We also see Laurel (Jennifer Holmes), young William’s love and Randall’s mother. Like William, she also descended into drugs. Is she still alive? Will she re-enter Randall’s life? “She’s a lovely, talented actress and hopefully she can come back; I think she will,” hints Requa. But like William’s character, whether Laurel returns in the past or the present remains up in the air.
But William’s death couldn’t come at a worse time for Randall. With pressure mounting from work, coupled with his father’s condition, Randall was coming apart in last week’s episode “Jack Pearson’s Son.” Speaking about how William’s death will impact Randall moving forward, Ficarra says, “I think he’s going to look for meaning in it and eventually he’ll find it. In a way the episode completes Randall, but also tore something else open.”
He adds optimistically, “We created a world in Memphis, the question is do we play there some more?”
“There’s a change of direction,” adds Requa about Randall’s path, “We tried not to make it a sad episode, but give it some hope. Life is about transitions and death is just one of them. Maybe this is a trajectory of change for him.”
Following William’s death, if there was another reason to pull those Kleenexes out of the box tonight, it was the touching final shot of the ducks crossing in front of Randall’s car. The moment was a nod to a story that William shared with Randall earlier in the episode. William was hoping to see the ducks at the Peabody Hotel in Memphis. The historic venue is renowned for a ceremony where the ducks march on a red carpet atop the hotel’s roof, as well as inside where they exit a fountain. William tells Randall that as a child, the hotel was segregated, but thanks to his uncle who was a bellhop at the Peabody, young William was privy to a show that many African American kids his age could not enjoy. Per Requa, it’s a story detail that was culled from Fogelman’s story research for the episode.
The ducks bring to mind another show that utilized the animals in an emotional, symbolic way: The Sopranos. In the pilot, Tony finds them in his pool, and when they fly away, the mobster has a panic attack. His therapist Dr. Melfi assesses that the fowl represent his family.

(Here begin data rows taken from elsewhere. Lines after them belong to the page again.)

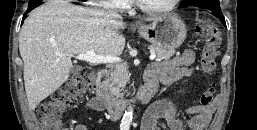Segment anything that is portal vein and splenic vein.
Here are the masks:
<instances>
[{"instance_id":"18ae733b","label":"portal vein and splenic vein","mask_w":257,"mask_h":130,"mask_svg":"<svg viewBox=\"0 0 257 130\" xmlns=\"http://www.w3.org/2000/svg\"><path fill=\"white\" fill-rule=\"evenodd\" d=\"M60 57H64V54H57ZM78 60L86 61L92 64H99V63H113V62H120L121 59L117 56H104V55H97L94 51H88L85 54H79L76 56ZM156 58V54L154 51H151V55L149 57L150 60H154Z\"/></svg>"}]
</instances>
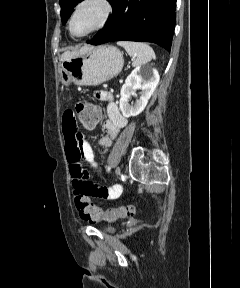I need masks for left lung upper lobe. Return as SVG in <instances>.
Here are the masks:
<instances>
[{
	"instance_id": "1",
	"label": "left lung upper lobe",
	"mask_w": 240,
	"mask_h": 288,
	"mask_svg": "<svg viewBox=\"0 0 240 288\" xmlns=\"http://www.w3.org/2000/svg\"><path fill=\"white\" fill-rule=\"evenodd\" d=\"M82 0H60L61 6V19L65 22L69 17L71 10L75 5H77ZM111 4L113 0H108Z\"/></svg>"
}]
</instances>
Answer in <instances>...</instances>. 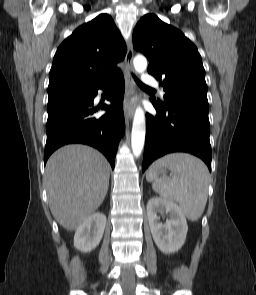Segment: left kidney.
<instances>
[{
  "instance_id": "obj_1",
  "label": "left kidney",
  "mask_w": 256,
  "mask_h": 295,
  "mask_svg": "<svg viewBox=\"0 0 256 295\" xmlns=\"http://www.w3.org/2000/svg\"><path fill=\"white\" fill-rule=\"evenodd\" d=\"M169 213L170 219L163 224L158 213ZM147 216L155 244L165 254L177 252L183 246L188 226L181 208L173 201L152 197L147 203Z\"/></svg>"
}]
</instances>
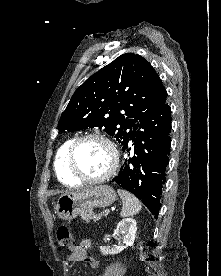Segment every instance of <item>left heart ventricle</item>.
Returning a JSON list of instances; mask_svg holds the SVG:
<instances>
[{
  "label": "left heart ventricle",
  "mask_w": 221,
  "mask_h": 276,
  "mask_svg": "<svg viewBox=\"0 0 221 276\" xmlns=\"http://www.w3.org/2000/svg\"><path fill=\"white\" fill-rule=\"evenodd\" d=\"M112 155L108 146L96 139L82 142L75 152V164L85 176L98 177L111 165Z\"/></svg>",
  "instance_id": "obj_1"
}]
</instances>
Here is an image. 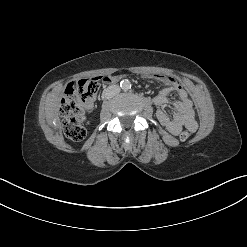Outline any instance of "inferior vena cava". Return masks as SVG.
Instances as JSON below:
<instances>
[{
    "label": "inferior vena cava",
    "mask_w": 247,
    "mask_h": 247,
    "mask_svg": "<svg viewBox=\"0 0 247 247\" xmlns=\"http://www.w3.org/2000/svg\"><path fill=\"white\" fill-rule=\"evenodd\" d=\"M119 92L120 87L118 85H111L104 90V96L105 98L109 99L117 95Z\"/></svg>",
    "instance_id": "1"
}]
</instances>
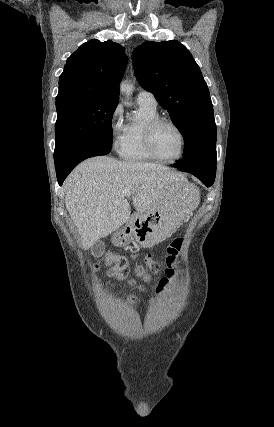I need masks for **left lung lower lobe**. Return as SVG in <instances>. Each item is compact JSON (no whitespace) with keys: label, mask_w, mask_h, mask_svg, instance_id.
<instances>
[{"label":"left lung lower lobe","mask_w":274,"mask_h":427,"mask_svg":"<svg viewBox=\"0 0 274 427\" xmlns=\"http://www.w3.org/2000/svg\"><path fill=\"white\" fill-rule=\"evenodd\" d=\"M174 167L181 171L189 172L200 179L207 187L211 186L215 180V173H201L192 169L184 168L180 164H175Z\"/></svg>","instance_id":"obj_1"}]
</instances>
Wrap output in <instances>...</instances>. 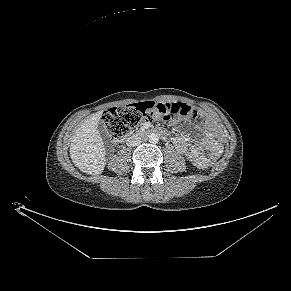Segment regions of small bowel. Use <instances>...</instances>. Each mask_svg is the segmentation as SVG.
I'll use <instances>...</instances> for the list:
<instances>
[{
	"label": "small bowel",
	"instance_id": "obj_1",
	"mask_svg": "<svg viewBox=\"0 0 291 291\" xmlns=\"http://www.w3.org/2000/svg\"><path fill=\"white\" fill-rule=\"evenodd\" d=\"M170 125L183 132L184 126H190V122H183L178 119L169 120ZM201 135L198 144H191L184 135H179L173 138L175 147L179 152L184 154L198 168H205L208 163V158L204 150H208L211 155L219 156L222 152L220 136L210 122L204 121L200 128Z\"/></svg>",
	"mask_w": 291,
	"mask_h": 291
}]
</instances>
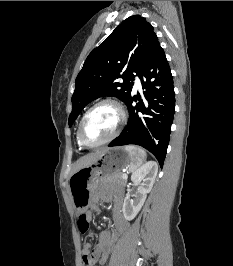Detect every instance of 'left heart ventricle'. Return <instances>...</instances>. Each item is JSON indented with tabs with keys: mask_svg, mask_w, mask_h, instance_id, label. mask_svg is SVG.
I'll use <instances>...</instances> for the list:
<instances>
[{
	"mask_svg": "<svg viewBox=\"0 0 233 266\" xmlns=\"http://www.w3.org/2000/svg\"><path fill=\"white\" fill-rule=\"evenodd\" d=\"M119 121V113L117 109L105 104L95 109L87 118L83 126V139L94 144L109 137L115 130Z\"/></svg>",
	"mask_w": 233,
	"mask_h": 266,
	"instance_id": "b2bd125f",
	"label": "left heart ventricle"
}]
</instances>
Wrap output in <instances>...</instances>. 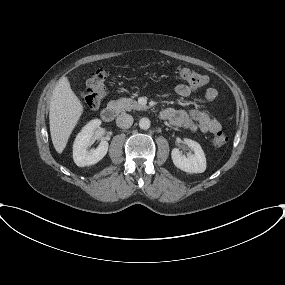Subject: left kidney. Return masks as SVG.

But what do the ducks mean in This Is Us? Requa’s take: “They’re lost moments in life. Death is permanent and there are moments that will never return. So, there’s a permanence to death and you have to let go of death to a certain extent and the people who died; but they will be around forever.”
The Season 1 finale of This Is Us will air on March 14. The series has been renewed for a second and third season, and the writers room starts up in June, with production eyed for July.